Important 20th Century Australian artists such as Robert Klippel, James Gleeson, Kevin Connor and Charles Blackman are given refreshed identities, while sensitive portraits of such established painters as Jenny Sages, Euan Macleod, Tim Storrier and Kerrie Lester, along with younger artists like Guy Maestri, Elyssa Sykes-Smith and Nell all help humanise the largely unknown, behind-the-scenes world of art and its makers. For Lower Hunter visitors, the inclusion of portraits of Newcastle artists Peter Tilley, Nicola Hensel, John Turier and Trevor Weeks, as well as Maitland Gallery’s former director Joe Eisenberg, add to this sense of connection.
The accompanying small exhibition of photographs of odd pieces of artists’ paraphernalia, such as Russell Drysdale’s hat, Fred Cress’ chair, Brett Whiteley’s shoes and Fred Williams’ etching tools are presented like holy relics or fetish items, helping restore some of the mystique that the portraits successfully removed. Until March 18
Newcastle artist Andrew Finnie is best known for his ‘en plein air’ paintings of urban scenes and domestic interiors, but for the past several years he has also been working on large-scale digital project The Enlightening Journey of Mr Hugo Ball. Finnie has created a dreamland where Hugo Ball, the MC of the Dada movement, enters, occupies, then departs major paintings selected from the canon of western art. Through the worlds of Fra Angelico, Bosch and Bruegel to Vermeer, van Gogh, and Jeffrey Smart, the protagonist seeks enlightenment through living his life in art itself.

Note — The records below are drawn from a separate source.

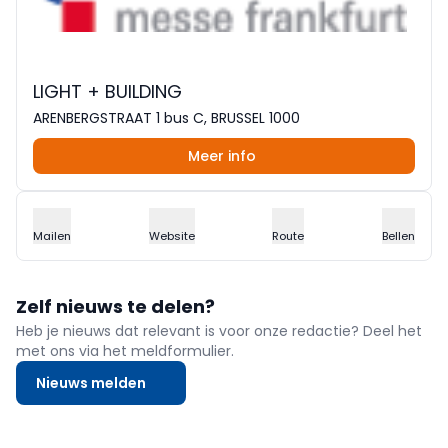
LIGHT + BUILDING
ARENBERGSTRAAT 1 bus C, BRUSSEL 1000
Meer info
Mailen
Website
Route
Bellen
Zelf nieuws te delen?
Heb je nieuws dat relevant is voor onze redactie? Deel het
met ons via het meldformulier.
Nieuws melden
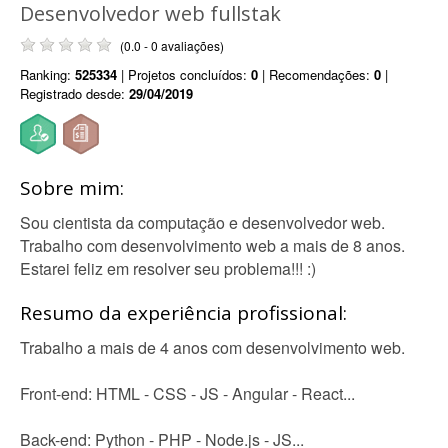
Desenvolvedor web fullstak
(0.0 - 0 avaliações)
Ranking:
525334
| Projetos concluídos:
0
| Recomendações:
0
|
Registrado desde:
29/04/2019
Sobre mim:
Sou cientista da computação e desenvolvedor web.
Trabalho com desenvolvimento web a mais de 8 anos.
Estarei feliz em resolver seu problema!!! :)
Resumo da experiência profissional:
Trabalho a mais de 4 anos com desenvolvimento web.
Front-end: HTML - CSS - JS - Angular - React...
Back-end: Python - PHP - Node.js - JS...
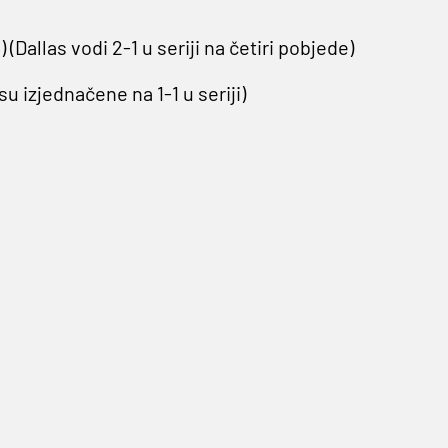
(Dallas vodi 2-1 u seriji na četiri pobjede)
 izjednačene na 1-1 u seriji)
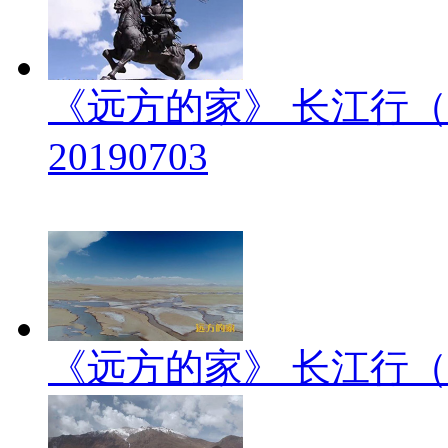
《远方的家》 长江行（
20190703
《远方的家》 长江行（2）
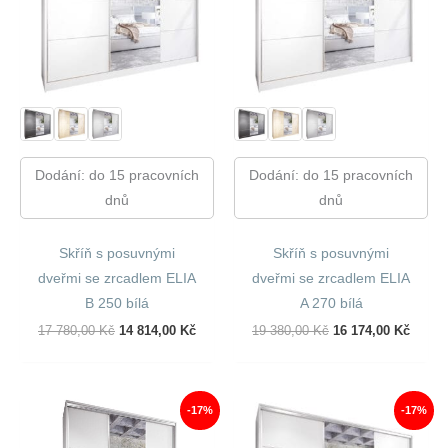
Dodání: do 15 pracovních
Dodání: do 15 pracovních
dnů
dnů
Skříň s posuvnými
Skříň s posuvnými
dveřmi se zrcadlem ELIA
dveřmi se zrcadlem ELIA
B 250 bílá
A 270 bílá
Původní
Aktuální
Původní
Aktuál
17 780,00
Kč
14 814,00
Kč
19 380,00
Kč
16 174,00
Kč
Cena
Cena
Cena
Cena
Byla:
Je:
Byla:
Je:
17
14
19
16
780,00 Kč.
814,00 Kč.
380,00 Kč.
174,00
-17%
-17%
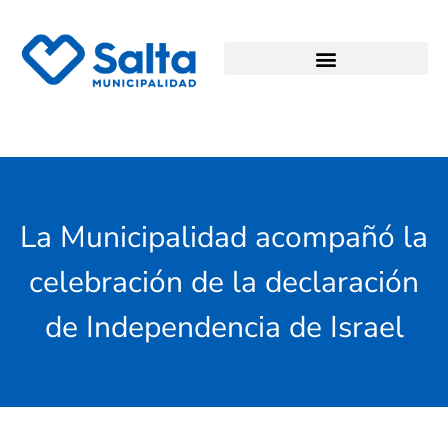
La Municipalidad acompañó la
celebración de la declaración
de Independencia de Israel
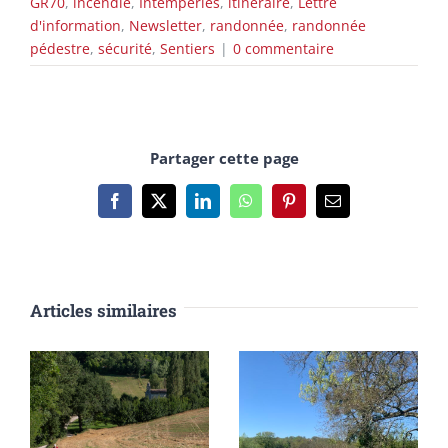
GR70
,
incendie
,
Intempéries
,
itinéraire
,
Lettre
d'information
,
Newsletter
,
randonnée
,
randonnée
pédestre
,
sécurité
,
Sentiers
|
0 commentaire
Partager cette page
Facebook
X
LinkedIn
WhatsApp
Pinterest
Email
Articles similaires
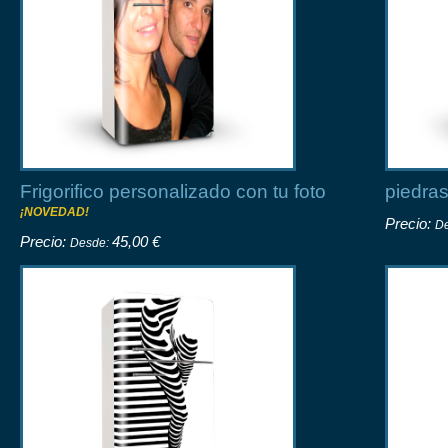
Frigorifico personalizado con tu foto
piedra
¡NOVEDAD!
Precio:
D
Precio:
45,00 €
Desde:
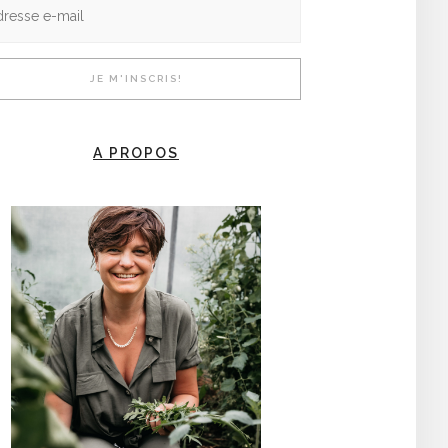
A PROPOS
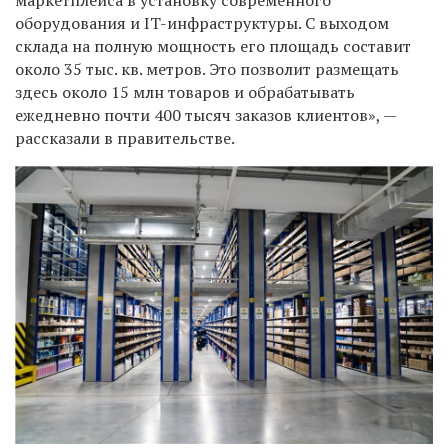
оборудования и IT-инфраструктуры. С выходом
склада на полную мощность его площадь составит
около 35 тыс. кв. метров. Это позволит размещать
здесь около 15 млн товаров и обрабатывать
ежедневно почти 400 тысяч заказов клиентов», —
рассказали в правительстве.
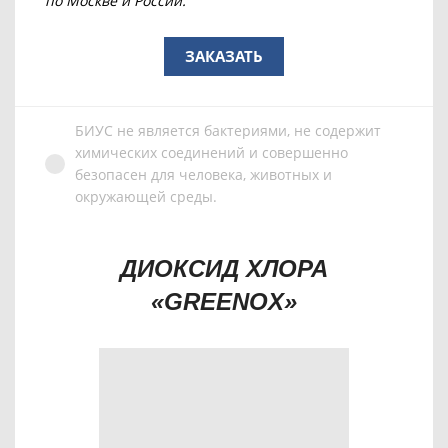
по Москве и России.
ЗАКАЗАТЬ
БИУС не является бактериями, не содержит
химических соединений и совершенно
безопасен для человека, животных и
окружающей среды.
ДИОКСИД ХЛОРА
«GREENOX»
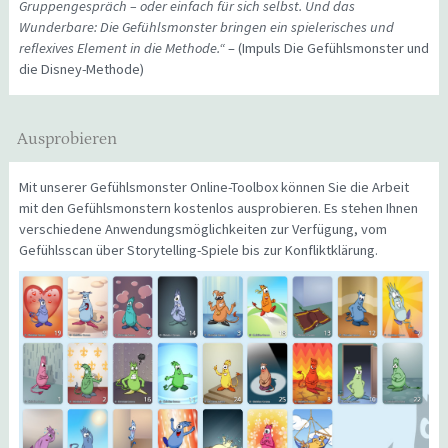
Gruppengespräch – oder einfach für sich selbst. Und das
Wunderbare: Die Gefühlsmonster bringen ein spielerisches und
reflexives Element in die Methode.“
– (Impuls Die Gefühlsmonster und
die Disney-Methode)
Ausprobieren
Mit unserer Gefühlsmonster Online-Toolbox können Sie die Arbeit
mit den Gefühlsmonstern kostenlos ausprobieren. Es stehen Ihnen
verschiedene Anwendungsmöglichkeiten zur Verfügung, vom
Gefühlsscan über Storytelling-Spiele bis zur Konfliktklärung.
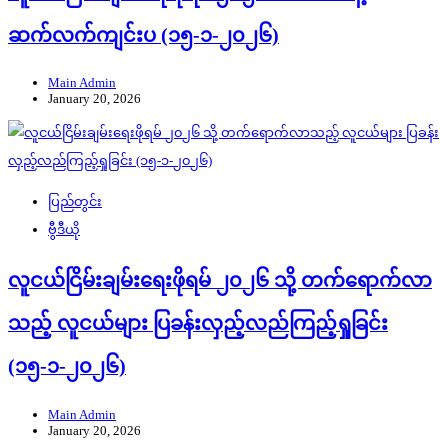
ဆက်လက်ကျင်းပ (၁၅-၁-၂၀၂၆)
Main Admin
January 20, 2026
ပြည်တွင်း
ဗွီဒီယို
လူငယ်ငြိမ်းချမ်းရေးဖိုရမ် ၂၀၂၆ သို့ တက်ရောက်လာ
သည့် လူငယ်များ ပြခန်းလှည့်လည်ကြည့်ရှုခြင်း
(၁၅-၁-၂၀၂၆)
Main Admin
January 20, 2026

Brisbane artist Karike Ashworth offers a complete change of atmosphere in her meditative installation Lamentation, where stitched and embroidered hospital linen and floating organic shapes express her deepest feelings of personal loss and, in Whisker of Light Melbourne, artists Gracia Haby and Louise Jennison have produced drawings, prints, zines, artists books and 500 collaged postcards that examine the tenuous relationship between humankind and the rest of the natural world. James Hazel and Victoria Pham’s Sonant Bodies is a sound-based installation that explores our relationship with an electronic, sonic world.